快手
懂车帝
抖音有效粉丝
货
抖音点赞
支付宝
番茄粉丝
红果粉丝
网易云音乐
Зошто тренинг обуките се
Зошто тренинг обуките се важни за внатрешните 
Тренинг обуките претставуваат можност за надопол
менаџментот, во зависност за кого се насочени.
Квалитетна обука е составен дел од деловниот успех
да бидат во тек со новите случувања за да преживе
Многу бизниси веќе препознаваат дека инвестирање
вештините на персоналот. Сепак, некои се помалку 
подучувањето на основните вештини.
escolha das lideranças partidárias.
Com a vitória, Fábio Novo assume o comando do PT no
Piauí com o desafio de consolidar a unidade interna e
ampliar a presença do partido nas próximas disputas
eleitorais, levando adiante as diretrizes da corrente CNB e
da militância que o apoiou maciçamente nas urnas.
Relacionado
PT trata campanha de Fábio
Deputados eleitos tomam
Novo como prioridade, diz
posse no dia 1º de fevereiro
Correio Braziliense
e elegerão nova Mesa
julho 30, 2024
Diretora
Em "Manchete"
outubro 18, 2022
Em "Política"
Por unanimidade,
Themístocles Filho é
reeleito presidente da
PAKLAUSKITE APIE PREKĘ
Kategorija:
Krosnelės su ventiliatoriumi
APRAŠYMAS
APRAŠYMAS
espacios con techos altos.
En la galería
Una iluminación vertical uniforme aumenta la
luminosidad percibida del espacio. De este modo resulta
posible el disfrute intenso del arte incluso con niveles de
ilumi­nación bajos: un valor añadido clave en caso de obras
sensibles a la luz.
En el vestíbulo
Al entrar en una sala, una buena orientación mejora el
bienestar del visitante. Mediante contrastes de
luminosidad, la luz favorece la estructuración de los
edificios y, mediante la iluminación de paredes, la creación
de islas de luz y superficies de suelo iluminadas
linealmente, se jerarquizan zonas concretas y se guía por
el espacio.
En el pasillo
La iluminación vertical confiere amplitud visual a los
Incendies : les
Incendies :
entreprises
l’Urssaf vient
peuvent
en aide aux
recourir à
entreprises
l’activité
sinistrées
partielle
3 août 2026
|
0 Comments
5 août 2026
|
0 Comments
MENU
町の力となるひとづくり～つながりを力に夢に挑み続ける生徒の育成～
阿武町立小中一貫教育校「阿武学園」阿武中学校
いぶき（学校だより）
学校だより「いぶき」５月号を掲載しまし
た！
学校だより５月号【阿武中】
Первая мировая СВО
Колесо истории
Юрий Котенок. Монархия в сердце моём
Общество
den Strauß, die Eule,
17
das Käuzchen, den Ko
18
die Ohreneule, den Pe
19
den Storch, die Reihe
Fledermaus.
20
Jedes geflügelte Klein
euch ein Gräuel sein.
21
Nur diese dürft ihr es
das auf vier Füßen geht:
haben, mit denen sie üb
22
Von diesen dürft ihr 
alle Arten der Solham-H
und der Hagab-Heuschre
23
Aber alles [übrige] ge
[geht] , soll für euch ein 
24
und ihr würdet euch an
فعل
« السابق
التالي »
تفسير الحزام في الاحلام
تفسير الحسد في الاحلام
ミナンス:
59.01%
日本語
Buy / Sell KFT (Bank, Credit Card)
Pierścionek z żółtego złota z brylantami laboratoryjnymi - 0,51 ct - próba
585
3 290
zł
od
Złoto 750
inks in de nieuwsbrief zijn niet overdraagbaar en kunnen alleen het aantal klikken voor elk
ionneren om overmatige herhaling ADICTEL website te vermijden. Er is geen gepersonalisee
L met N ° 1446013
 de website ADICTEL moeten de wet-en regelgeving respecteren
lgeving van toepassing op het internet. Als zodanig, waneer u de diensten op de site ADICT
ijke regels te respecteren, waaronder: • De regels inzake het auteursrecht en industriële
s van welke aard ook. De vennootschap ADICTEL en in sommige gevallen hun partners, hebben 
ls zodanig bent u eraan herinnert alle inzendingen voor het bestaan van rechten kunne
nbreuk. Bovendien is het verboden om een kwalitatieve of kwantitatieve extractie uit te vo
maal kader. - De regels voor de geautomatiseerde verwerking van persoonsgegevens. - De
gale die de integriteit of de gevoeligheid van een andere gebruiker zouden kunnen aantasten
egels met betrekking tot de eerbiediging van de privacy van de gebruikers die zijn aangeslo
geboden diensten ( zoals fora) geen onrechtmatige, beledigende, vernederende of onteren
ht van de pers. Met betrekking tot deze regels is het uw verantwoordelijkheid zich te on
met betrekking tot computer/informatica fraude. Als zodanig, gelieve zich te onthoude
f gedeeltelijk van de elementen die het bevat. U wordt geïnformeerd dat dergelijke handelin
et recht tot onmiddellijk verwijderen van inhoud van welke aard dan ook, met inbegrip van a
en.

DIRECTIONS
What is the number of lines in the listing above that contain the string "kunnen"? Give only the number.

TASK RESPONSE
2